Carl-Heinrich Kehr, Mercer. Foto: Tim Wegner.

Besonders erfreulich wuchsen die Kurse der Schwellenländer-Aktien, bei denen über das Jahr ein Anstieg von circa 20 Prozent in Euro zu verzeichnen war. Europäische Unternehmensanleihen profitierten von der stabilen Wirtschaftsentwicklung und weiter sinkenden Spreads für Kreditrisiken infolge geringer Ausfallraten, so dass 2017 mit einer Rendite von 2,4 Prozent abschloss“, erläutert Dr. Carl-Heinrich Kehr, Principal und Investment-Experte bei Mercer Deutschland.

 

 

…und Real Estate

 

Viele Immobilienmärkte, insbesondere die von institutionellen Investoren gerne gesuchten Metropolen, zeigten sich auch 2017 dynamisch mit deutlich zweistelligen Zuwächsen.
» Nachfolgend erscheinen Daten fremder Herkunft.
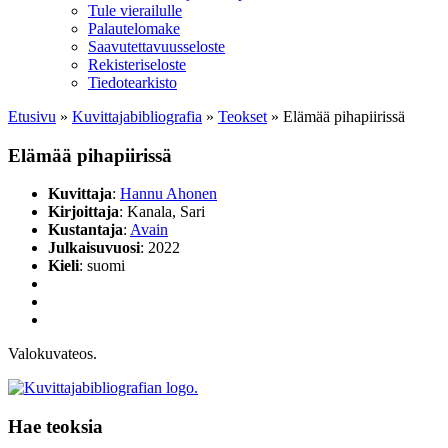
Tule vierailulle
Palautelomake
Saavutettavuusseloste
Rekisteriseloste
Tiedotearkisto
Etusivu
»
Kuvittaja­bibliografia
»
Teokset
»
Elämää pihapiirissä
Elämää pihapiirissä
Kuvittaja
:
Hannu Ahonen
Kirjoittaja
: Kanala, Sari
Kustantaja
:
Avain
Julkaisuvuosi
: 2022
Kieli
: suomi
Valokuvateos.
Hae teoksia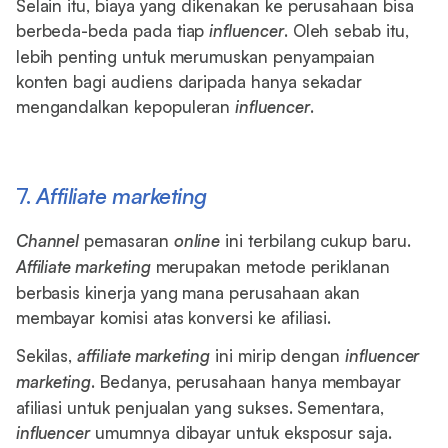
Selain itu, biaya yang dikenakan ke perusahaan bisa
berbeda-beda pada tiap
influencer
. Oleh sebab itu,
lebih penting untuk merumuskan penyampaian
konten bagi audiens daripada hanya sekadar
mengandalkan kepopuleran
influencer
.
7.
Affiliate marketing
Channel
pemasaran
online
ini terbilang cukup baru.
Affiliate marketing
merupakan metode periklanan
berbasis kinerja yang mana perusahaan akan
membayar komisi atas konversi ke afiliasi.
Sekilas,
affiliate marketing
ini mirip dengan
influencer
marketing
. Bedanya, perusahaan hanya membayar
afiliasi untuk penjualan yang sukses. Sementara,
influencer
umumnya dibayar untuk eksposur saja.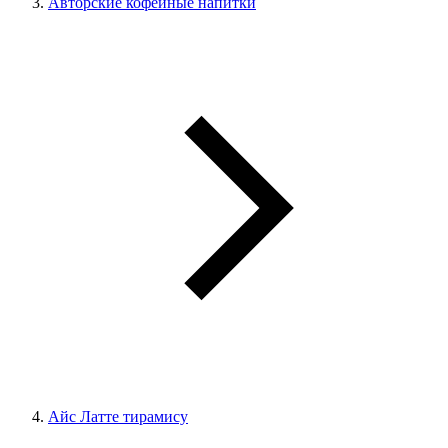
Авторские кофейные напитки
Айс Латте тирамису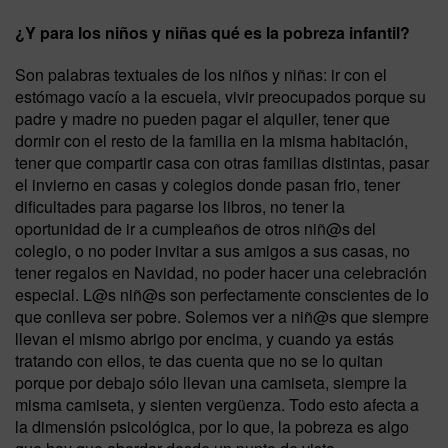
¿Y para los niños y niñas qué es la pobreza infantil?
Son palabras textuales de los niños y niñas: ir con el
estómago vacío a la escuela, vivir preocupados porque su
padre y madre no pueden pagar el alquiler, tener que
dormir con el resto de la familia en la misma habitación,
tener que compartir casa con otras familias distintas, pasar
el invierno en casas y colegios donde pasan frio, tener
dificultades para pagarse los libros, no tener la
oportunidad de ir a cumpleaños de otros niñ@s del
colegio, o no poder invitar a sus amigos a sus casas, no
tener regalos en Navidad, no poder hacer una celebración
especial. L@s niñ@s son perfectamente conscientes de lo
que conlleva ser pobre. Solemos ver a niñ@s que siempre
llevan el mismo abrigo por encima, y cuando ya estás
tratando con ellos, te das cuenta que no se lo quitan
porque por debajo sólo llevan una camiseta, siempre la
misma camiseta, y sienten vergüenza. Todo esto afecta a
la dimensión psicológica, por lo que, la pobreza es algo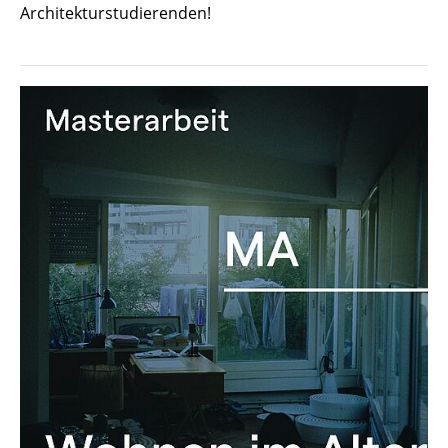
Architekturstudierenden!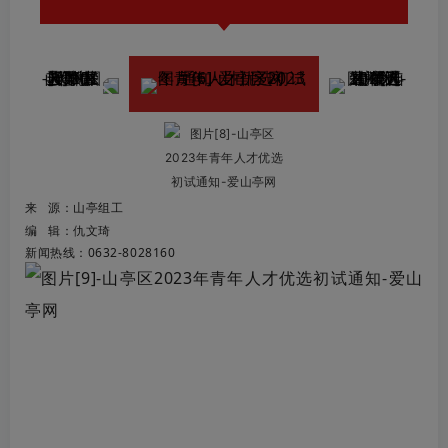
来 源：山亭组工
编 辑：仇文琦
新闻热线：0632-8028160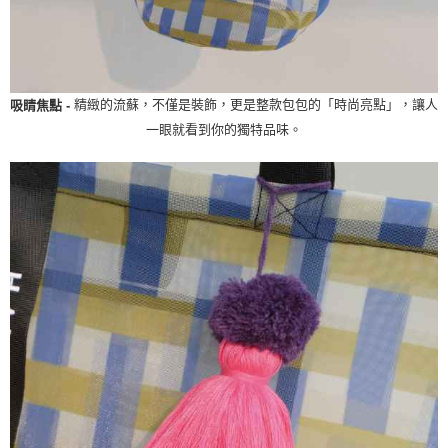
精緻的流蘇，不僅是裝飾，更是整款包包的「時尚亮點」，讓人
吸睛焦點 -
一眼就看到你的獨特品味。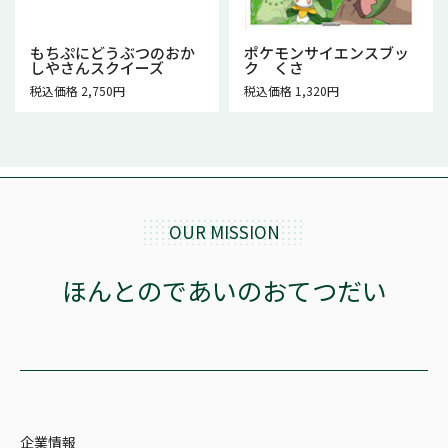
もちぷにどうぶつのおか
ポケモンサイエンスブッ
しやさんスクイーズ
ク くさ
税込価格 2,750円
税込価格 1,320円
OUR MISSION
ほんとのであいのおてつだい
企業情報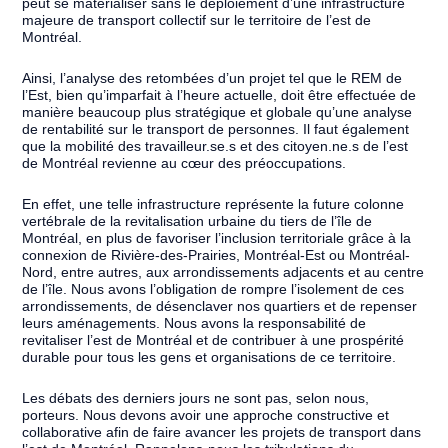
peut se matérialiser sans le déploiement d’une infrastructure
majeure de transport collectif sur le territoire de l’est de
Montréal.
Ainsi, l’analyse des retombées d’un projet tel que le REM de
l’Est, bien qu’imparfait à l’heure actuelle, doit être effectuée de
manière beaucoup plus stratégique et globale qu’une analyse
de rentabilité sur le transport de personnes. Il faut également
que la mobilité des travailleur.se.s et des citoyen.ne.s de l’est
de Montréal revienne au cœur des préoccupations.
En effet, une telle infrastructure représente la future colonne
vertébrale de la revitalisation urbaine du tiers de l’île de
Montréal, en plus de favoriser l’inclusion territoriale grâce à la
connexion de Rivière-des-Prairies, Montréal-Est ou Montréal-
Nord, entre autres, aux arrondissements adjacents et au centre
de l’île. Nous avons l’obligation de rompre l’isolement de ces
arrondissements, de désenclaver nos quartiers et de repenser
leurs aménagements. Nous avons la responsabilité de
revitaliser l’est de Montréal et de contribuer à une prospérité
durable pour tous les gens et organisations de ce territoire.
Les débats des derniers jours ne sont pas, selon nous,
porteurs. Nous devons avoir une approche constructive et
collaborative afin de faire avancer les projets de transport dans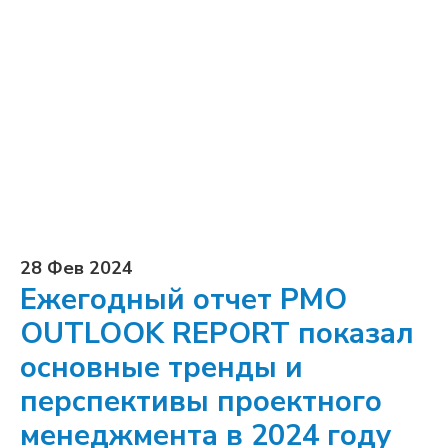
28 Фев 2024
Ежегодный отчет PMO
OUTLOOK REPORT показал
основные тренды и
перспективы проектного
менеджмента в 2024 году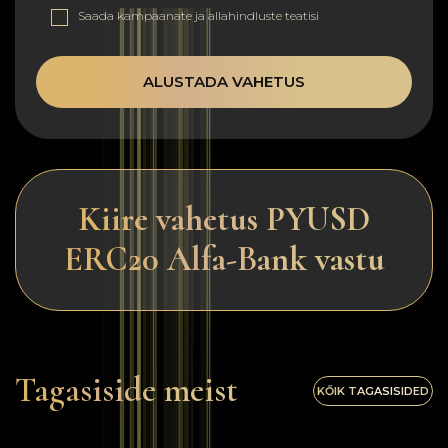
Saada kampaanate ja allahindluste teatisi
ALUSTADA VAHETUS
Kiire vahetus PYUSD
ERC20 Alfa-Bank vastu
Tagasiside meist
KŐIK TAGASISIDED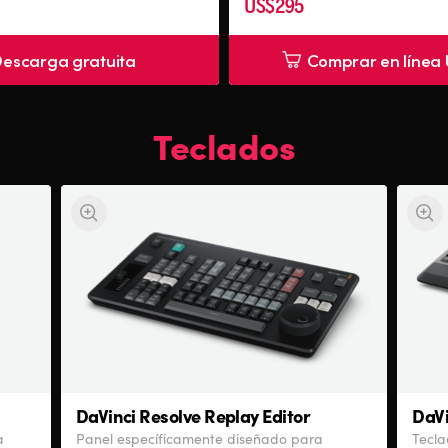
US$295
escarga gratuita
Comprar en línea
Teclados
DaVinci Resolve
Replay Editor
DaVi
a
Panel específicamente diseñado para
Tecla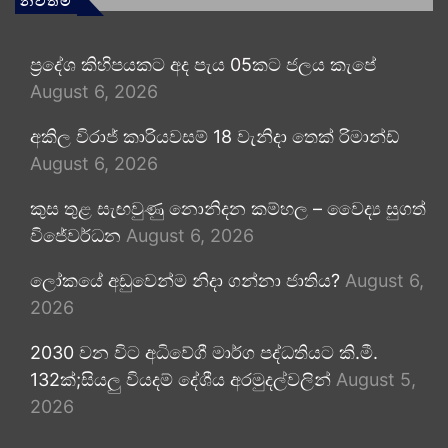
නවතම
ප්‍රදේශ කිහිපයකට අද පැය 05කට ජලය කැපේ
August 6, 2026
අකිල විරාජ් කාරියවසම් 18 වැනිදා තෙක් රිමාන්ඩ්
August 6, 2026
කුස තුළ සැඟවුණු නොනිදන කම්හල – වෛද්‍ය සුගත්
විජේවර්ධන
August 6, 2026
ලෝකයේ අඩුවෙන්ම නිදා ගන්නා ජාතිය?
August 6,
2026
2030 වන විට අධිවේගී මාර්ග පද්ධතියට කි.මී.
132ක්;සියලු වියදම් දේශීය අරමුදල්වලින්
August 5,
2026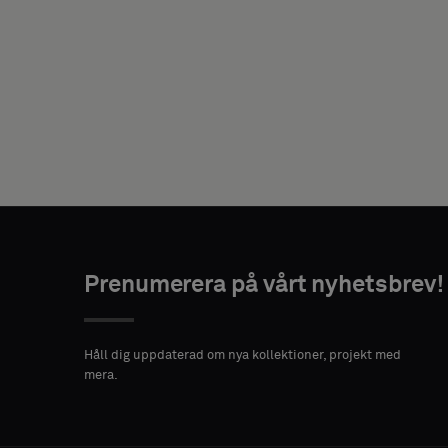
DIN
ROLL
ADRESS
POSTNUMMER
STAD
Prenumerera på vårt nyhetsbrev!
Håll dig uppdaterad om nya kollektioner, projekt med
LAND
mera.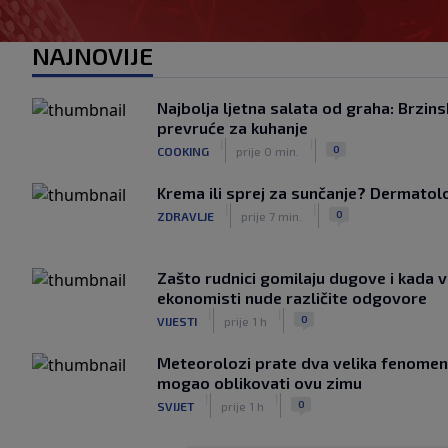
NAJNOVIJE
Najbolja ljetna salata od graha: Brzins
prevruće za kuhanje
|
|
0
COOKING
prije 0 min.
Krema ili sprej za sunčanje? Dermatolozi
|
|
0
ZDRAVLJE
prije 7 min.
Zašto rudnici gomilaju dugove i kada v
ekonomisti nude različite odgovore
|
|
0
VIJESTI
prije 1 h
Meteorolozi prate dva velika fenomena
mogao oblikovati ovu zimu
|
|
0
SVIJET
prije 1 h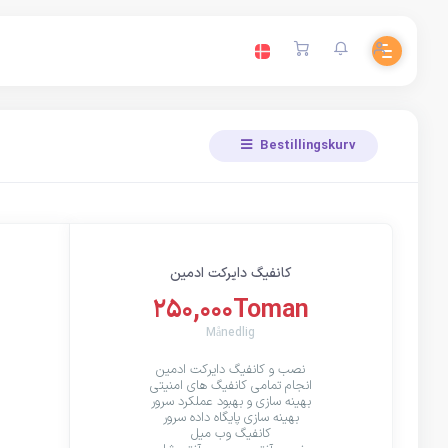
Bestillingskurv
کانفیگ دایرکت ادمین
250,000Toman
Månedlig
نصب و کانفیگ دایرکت ادمین
انجام تمامی کانفیگ های امنیتی
بهینه سازی و بهبود عملکرد سرور
بهینه سازی پایگاه داده سرور
کانفیگ وب میل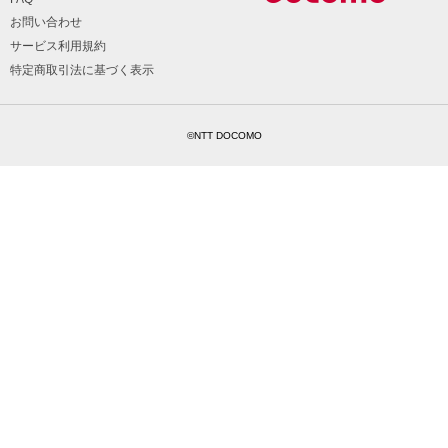
お問い合わせ
サービス利用規約
特定商取引法に基づく表示
©NTT DOCOMO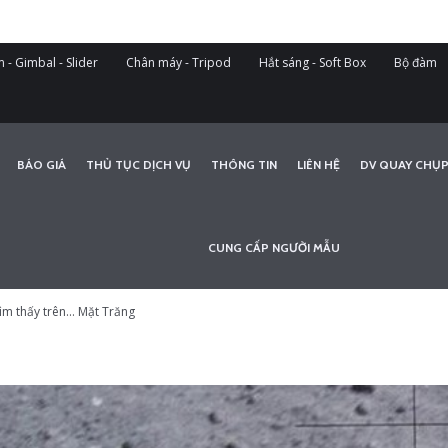
 - Gimbal - Slider
Chân máy - Tripod
Hắt sáng - Soft Box
Bộ đàm
BÁO GIÁ
THỦ TỤC DỊCH VỤ
THÔNG TIN
LIÊN HỆ
DV QUAY CHỤP
CUNG CẤP NGƯỜI MẪU
tìm thấy trên… Mặt Trăng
Wer einen guten Zugang zu Reinvestitionsmöglichkeiten hatte, suchte selektiv den Exit in den breiten Markt. Auch liquide Alternatives zeigten positive Renditen im hohen einstelligen Bereich.

 

 

Märkte trotzen Säbeln

 

In politischer Hinsicht kamen aus allen wichtigen Regionen der Welt wenig ermunternde Signale, stattdessen vielerorts Säbelrasseln – und im besten Fall Gegenwind für die Fortsetzung der wirtschaftlichen Integration weltweit. Doch selbst die Bundestagswahl mit ihrem Ergebnis einer erschwerten Regierungsbildung hat der Stabilität der Finanzmärkte nichts anhaben können. In der Summe zeigten sich die verschiedenen Kapitalmärkte überraschend unbeeindruckt von den politischen Begleiterscheinungen“, kommentiert Kehr.

 

In den wichtigsten großen Volkswirtschaften blieb die Inflation 2017 niedrig. Trotz steigender Beschäftigungsraten und der zunehmenden Auslastung der Produktionskapazitäten gab es wenig Bewegung bei den Preisniveaus. Viele Beobachter führen dies neben dem weiterhin niedrigen Niveau der Ölpreise auf die digitale Transformation und ihre Veränderung der Arbeitswelt zurück, so Mercer.

 

 

Ausblick: Schwieriges Anlagejahr 2018

 

Im Hinblick auf die Kapitalmärkte ist auch für das Jahr 2018 mit starken Einflüssen durch politische Prozesse zu rechnen. Diese können eine stete Quelle sowohl für eine Basisvolatilität als auch für weitere Überraschungen wie die Korrektur der Aktienmärkte Anfang Februar darstellen“, so Kehr. Ob die ersten Anzeichen für steigende Zinsen in den USA sich bei weiteren Korrekturen bestätigen werden, bleibt ungewiss. Für Europa ist davon auszugehen, dass sich die lockere Geldpolitik im Interesse eines gemilderten Anpassungsdrucks für die Länder in Südeuropa fortsetzt. Von den immer länger vorherrschenden Niedrigzinsen geht eine wachsende Verlockung zur erhöhten Verschuldung aus, heisst es weiter. „Es gilt, aufmerksam zu verfolgen, inwieweit die Risiken von Investitionen auch zukünftig weiter sorgfältig geprüft werden oder eine hohe Fremdfinanzierung den betroffenen Investoren bei steigenden Zinsen auf die Füße fällt“, ergänzt Kehr.

 

 

Hintergrund

 

Die vorliegende Analyse der Entwicklung von Pensionsverpflichtungen und Pensionsvermögen der DAX-Unternehmen wurde auf Basis der bis 15. März 2018, 10:00 Uhr veröffentlichten Geschäftsberichte der DAX-Unternehmen erstellt. Dazu gehören: adidas, Allianz, BASF, Bayer, Beiersdorf, Daimler, Deutsche Post, Deutsche Telekom, E.ON, Henkel, Infineon, Linde, Lufthansa, Merck, Münchner Rück, RWE, SAP, Siemens, thyssenKrupp, Volkswagen und Vonovia.

 

Die Zusammensetzung des DAX hat sich 2017 nicht verändert. 2018 ist ProSiebenSat.1 Media nach zwei Jahren wieder aus dem DAX ausgeschieden und Covestro stattdessen nachgerückt. Diese Neubesetzung wird sich 2018 merklich auf die Pensionsverpflichtungen auswirken.